_YOUR GOAL_:
Repeat exactly the lines that run from the start of the records below to the line with "Dirumuskan pula bahwa", including both of those lines but not the pictures.

(Source data)
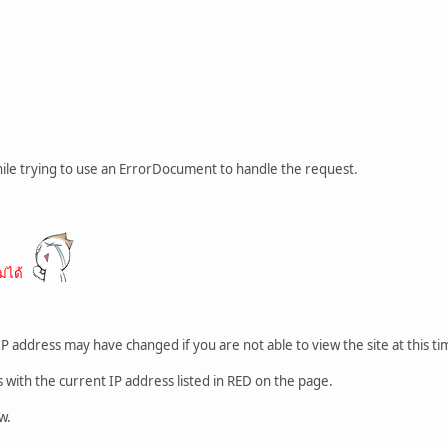
ile trying to use an ErrorDocument to handle the request.
่ได้
ur IP address may have changed if you are not able to view the site at this ti
 with the current IP address listed in RED on the page.
w.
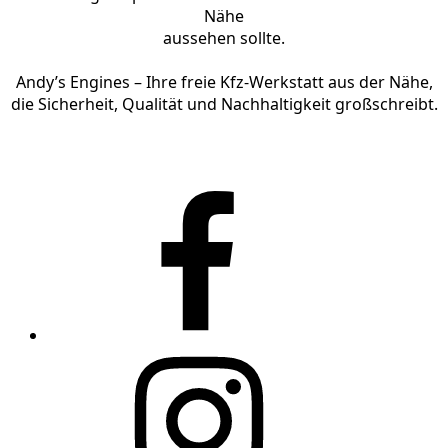
Nähe
aussehen sollte.
Andy’s Engines – Ihre freie Kfz-Werkstatt aus der Nähe,
die Sicherheit, Qualität und Nachhaltigkeit großschreibt.
Facebook
Instagram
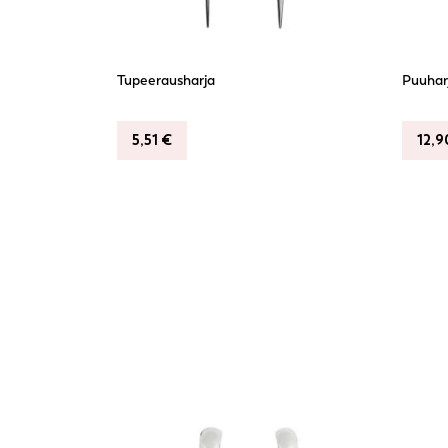
Tupeerausharja
Puuharj
5,51
€
12,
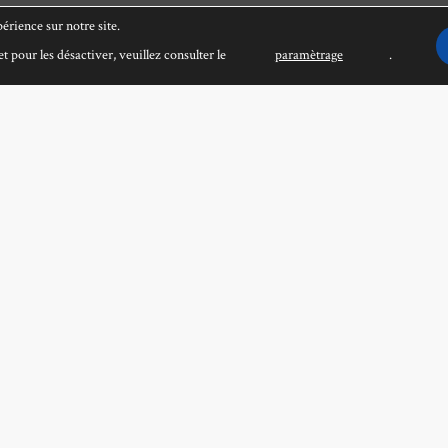
érience sur notre site.
t pour les désactiver, veuillez consulter le
paramètrage
.
silences (extraits)
 Poullaouec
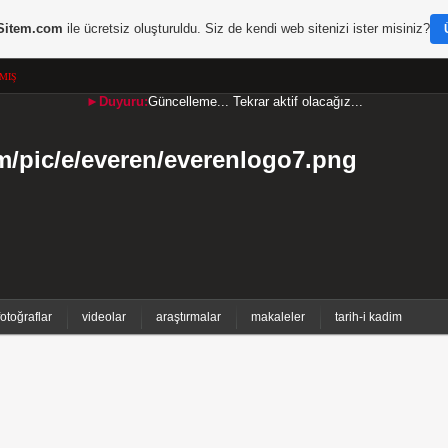
Sitem.com
ile ücretsiz oluşturuldu. Siz de kendi web sitenizi ister misiniz?
MIŞ
►Duyuru:
Güncelleme... Tekrar aktif olacağız...
fotoğraflar
videolar
araştırmalar
makaleler
tarih-i kadim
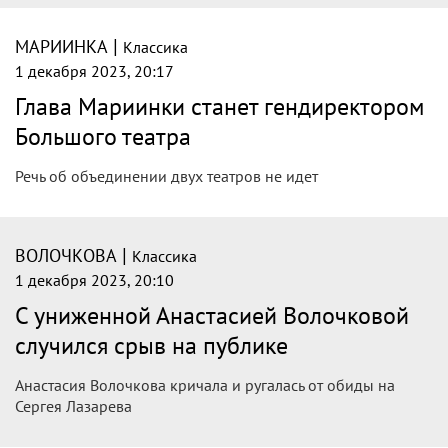
|
МАРИИНКА
Классика
1 декабря 2023, 20:17
Глава Мариинки станет гендиректором
Большого театра
Речь об объединении двух театров не идет
|
ВОЛОЧКОВА
Классика
1 декабря 2023, 20:10
С униженной Анастасией Волочковой
случился срыв на публике
Анастасия Волочкова кричала и ругалась от обиды на
Сергея Лазарева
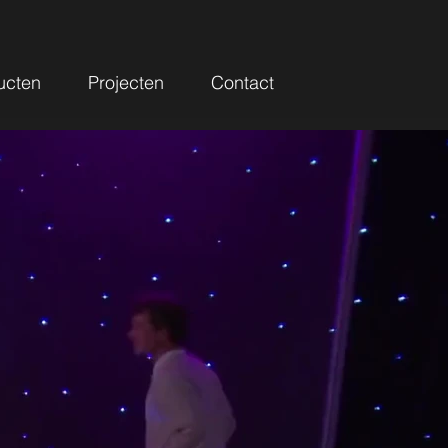
ucten
Projecten
Contact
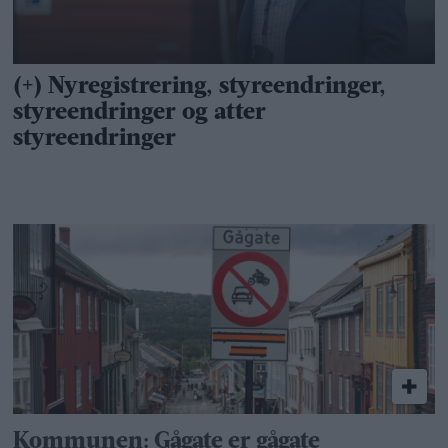
Kommunen: Gågate er gågate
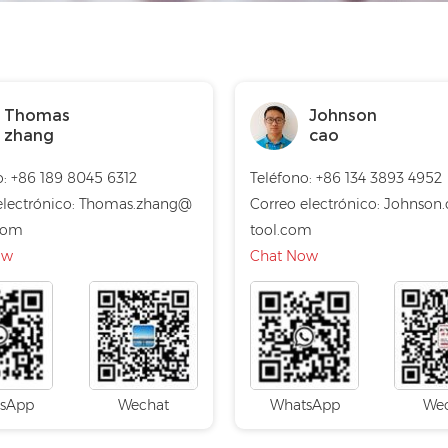
Thomas
Johnson
zhang
cao
o: +86 189 8045 6312
Teléfono: +86 134 3893 4952
electrónico:
Thomas.zhang@
Correo electrónico:
Johnson
com
tool.com
ow
Chat Now
sApp
Wechat
WhatsApp
We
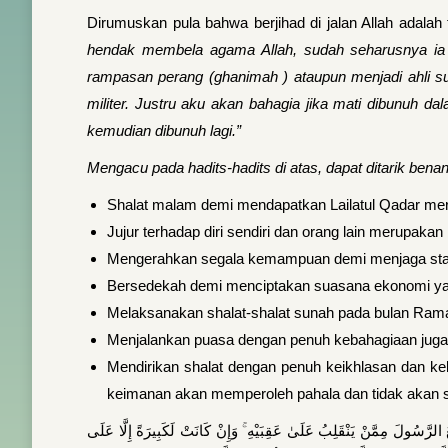
Dirumuskan pula bahwa berjihad di jalan Allah adalah
hendak membela agama Allah, sudah seharusnya ia 
rampasan perang (ghanimah ) ataupun menjadi ahli su
militer. Justru aku akan bahagia jika mati dibunuh da
kemudian dibunuh lagi.”
Mengacu pada hadits-hadits di atas, dapat ditarik ben
Shalat malam demi mendapatkan Lailatul Qadar mer
Jujur terhadap diri sendiri dan orang lain merupakan
Mengerahkan segala kemampuan demi menjaga stabi
Bersedekah demi menciptakan suasana ekonomi ya
Melaksanakan shalat-shalat sunah pada bulan Ram
Menjalankan puasa dengan penuh kebahagiaan juga
Mendirikan shalat dengan penuh keikhlasan dan ke
keimanan akan memperoleh pahala dan tidak akan si
ُ الرَّسُولَ مِمَّنْ يَنْقَلِبُ عَلَىٰ عَقِبَيْهِ ۚ وَإِنْ كَانَتْ لَكَبِيرَةً إِلَّا عَلَى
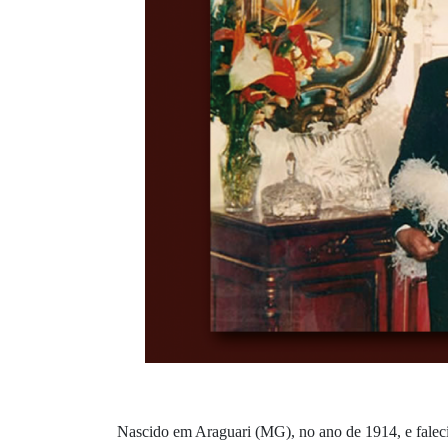
Nascido em Araguari (MG), no ano de 1914, e faleci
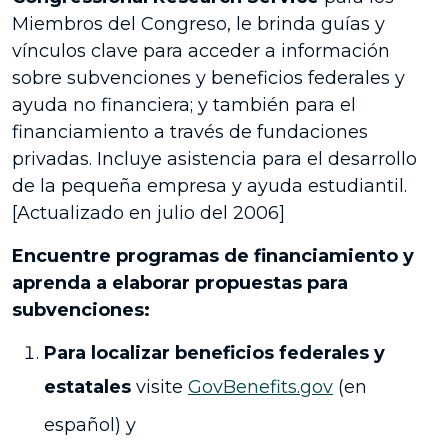
Miembros del Congreso, le brinda guías y
vínculos clave para acceder a información
sobre subvenciones y beneficios federales y
ayuda no financiera; y también para el
financiamiento a través de fundaciones
privadas. Incluye asistencia para el desarrollo
de la pequeña empresa y ayuda estudiantil.
[Actualizado en julio del 2006]
Encuentre programas de financiamiento y
aprenda a elaborar propuestas para
subvenciones:
Para localizar beneficios federales y
estatales
visite
GovBenefits.gov
(en
español) y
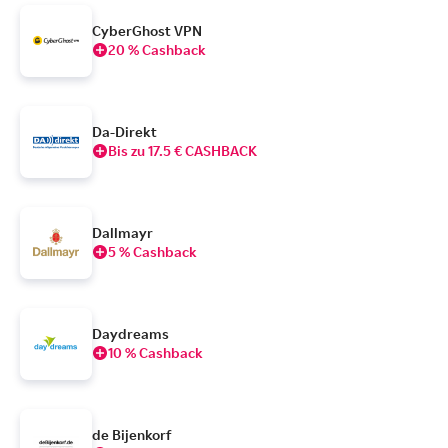
CyberGhost VPN
20 % Cashback
Da-Direkt
Bis zu 17.5 € CASHBACK
Dallmayr
5 % Cashback
Daydreams
10 % Cashback
de Bijenkorf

_EXERCISE RESULT_:
ile trying to use an ErrorDocument to handle the request.
่ได้
ur IP address may have changed if you are not able to view the site at this ti
 with the current IP address listed in RED on the page.
w.
Nähe
aussehen sollte.
Andy’s Engines – Ihre freie Kfz-Werkstatt aus der Nähe,
die Sicherheit, Qualität und Nachhaltigkeit großschreibt.
Facebook
Instagram
Tupeerausharja
Puuharj
5,51
€
12,
érience sur notre site.
t pour les désactiver, veuillez consulter le
paramètrage
.
silences (extraits)
 Poullaouec
Sitem.com
ile ücretsiz oluşturuldu. Siz de kendi web sitenizi ister misiniz?
MIŞ
►Duyuru:
Güncelleme... Tekrar aktif olacağız...
fotoğraflar
videolar
araştırmalar
makaleler
tarih-i kadim
|
МАРИИНКА
Классика
1 декабря 2023, 20:17
Глава Мариинки станет гендиректором
Большого театра
Речь об объединении двух театров не идет
|
ВОЛОЧКОВА
Классика
1 декабря 2023, 20:10
С униженной Анастасией Волочковой
случился срыв на публике
Анастасия Волочкова кричала и ругалась от обиды на
Сергея Лазарева
ucten
Projecten
Contact
Kommunen: Gågate er gågate
Thomas
Johnson
zhang
cao
o: +86 189 8045 6312
Teléfono: +86 134 3893 4952
electrónico:
Thomas.zhang@
Correo electrónico:
Johnson
com
tool.com
ow
Chat Now
sApp
Wechat
WhatsApp
We
Dirumuskan pula bahwa berjihad di jalan Allah adalah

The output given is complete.